Can you talk about the advantages or other motivations for the formulation of indirect normativity in this paper (section "Indirect normativity: defining a utility function"), compared to your 2012 formulation? (It's not clear to me what problems with that version you're trying to solve here.)

5paulfchristiano
The previous definition was aiming to define a utility function "precisely," in the sense of giving some code which would produce the utility value if you ran it for a (very, very) long time. One basic concern with this is (as you pointed out at the time) that it's not clear that an AI which was able to acquire power would actually be able to reason about this abstract definition of utility. A more minor concern is that it involves considering the decisions of hypothetical humans very unlike those existing in the real world (who therefore might reach bad conclusions or at least conclusions different from ours). In the new formulation, the goal is to define the utility in terms of the answers to questions about the future that seem like they should be easy for the AI to answer because they are a combination of (i) easy predictions about humans that it is good at, (ii) predictions about the future that any power-seeking AI should be able to answer.
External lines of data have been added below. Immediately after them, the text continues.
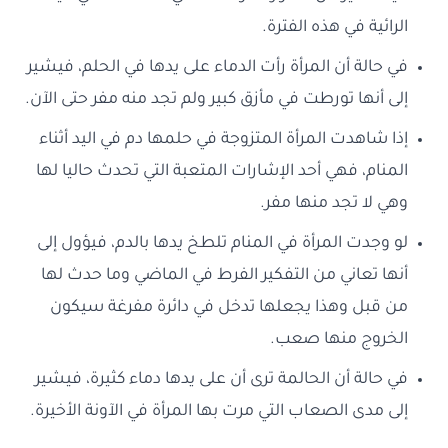
الرائية في هذه الفترة.
في حالة أن المرأة رأت الدماء على يدها في الحلم، فيشير
إلى أنها تورطت في مأزق كبير ولم تجد منه مفر حتى الآن.
إذا شاهدت المرأة المتزوجة في حلمها دم في اليد أثناء
المنام، فهي أحد الإشارات المتعبة التي تحدث حاليا لها
وهي لا تجد منها مفر.
لو وجدت المرأة في المنام تلطخ يدها بالدم، فيؤول إلى
أنها تعاني من التفكير الفرط في الماضي وما حدث لها
من قبل وهذا يجعلها تدخل في دائرة مفرغة سيكون
الخروج منها صعب.
في حالة أن الحالمة ترى أن على يدها دماء كثيرة، فيشير
إلى مدى الصعاب التي مرت بها المرأة في الآونة الأخيرة.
Relatedly, this version only requires making predictions about humans who are living in the real world and being defended by their AI. (Though those humans can choose to delegate to some digital process making predictions about hypothetical humans, if they so desire.) Ideally I'd even like all of the humans involved in the process to be indistinguishable from the "real" humans, so that no human ever looks at their situation and thinks "I guess I'm one of the humans responsible for figuring out the utility function, since this isn't the kind of world that my AI would actually bring into existence rather than merely reasoning about hypothetically." More structurally, the goal is to define the utility function in terms of the kinds of question-answers that realistic approaches to ELK could elicit, which doesn't seem to include facts about mathematics that are much too complex for humans to derive directly and where they need to rely on correlations between mathematics and the physical world---in those cases we are essentia
3Wei Dai
Thanks, very helpful to understand your motivations for that section better. Not sure about the following, but it seems the new formulation requires that the AI answer questions about humans in a future that may have very low probability according to the AI's current beliefs (i.e., the current human through a delegation chain eventually delegates to a future human existing in a possible world with low probability). The AI may well not be able to answer questions about such a future human, because it wouldn't need that ability to seek power (it only needs to make predictions about high probability futures). Or to put it another way, the future human may exist in a world with strange/unfamiliar (from the AI's perspective) features that make it hard for the AI to predict correctly. How do you envision extracting or eliciting from the future human H_limit an opinion about what the current human should do, given that H_limit's mind is almost certainly entirely focused on their own life and problems? One obvious way I can think of is to make a copy of H_limit, put the copy in a virtual environment, tell them about H's situation, then ask them what to do. But that seems to run into the same kind of issue, as the copy is now aware that they're not living in the real world.
2paulfchristiano
I'm imagining delegating to humans who are very similar to (and ideally indistinguishable from) the humans who will actually exist in the world that we bring about. I'm scared about very alien humans for a bunch of reasons---hard for the AI to reason about, may behave strangely, and makes it harder to use "corrigible" strategies to easily satisfy their preferences. (Though that said, note that the AI is reasoning very abstractly about such future humans and cannot e.g. predict any of their statements in detail.) Ideally we are basically asking each human what they want their future to look like, not asking them to evaluate a very different world. Ideally we would literally only be asking the humans to evaluate their future. This is kind of like giving instructions to their AI about what it should do next, but a little bit more indirect since they are instead evaluating futures that their AI could bring about. The reason this doesn't work is that by the time we get to those future humans, the AI may already be in an irreversibly bad position (e.g. because it hasn't acquired much flexible influence that it can use to help the humans achieve their goals). This happens most obviously at the very end, but it also happens along the way if the AI failed to get into a position where it could effectively defend us. (And of course it happens along the way if people are gradually refining their understanding of what they want to happen in the external world, rather than having a full clean separation into "expand while protecting deliberation" + "execute payload.") However, when this happens it is only because the humans along the way couldn't tell that things were going badly---they couldn't understand that their AI had failed to gather resources for them until they actually got to the end, asked their AI to achieve something, and were unhappy because it couldn't. If they had understood along the way, then they would never have gone down this route. So at the point when

I could only skim and the details went over my head, but it seems you intend to do experiments with Bayesian Networks and human operators.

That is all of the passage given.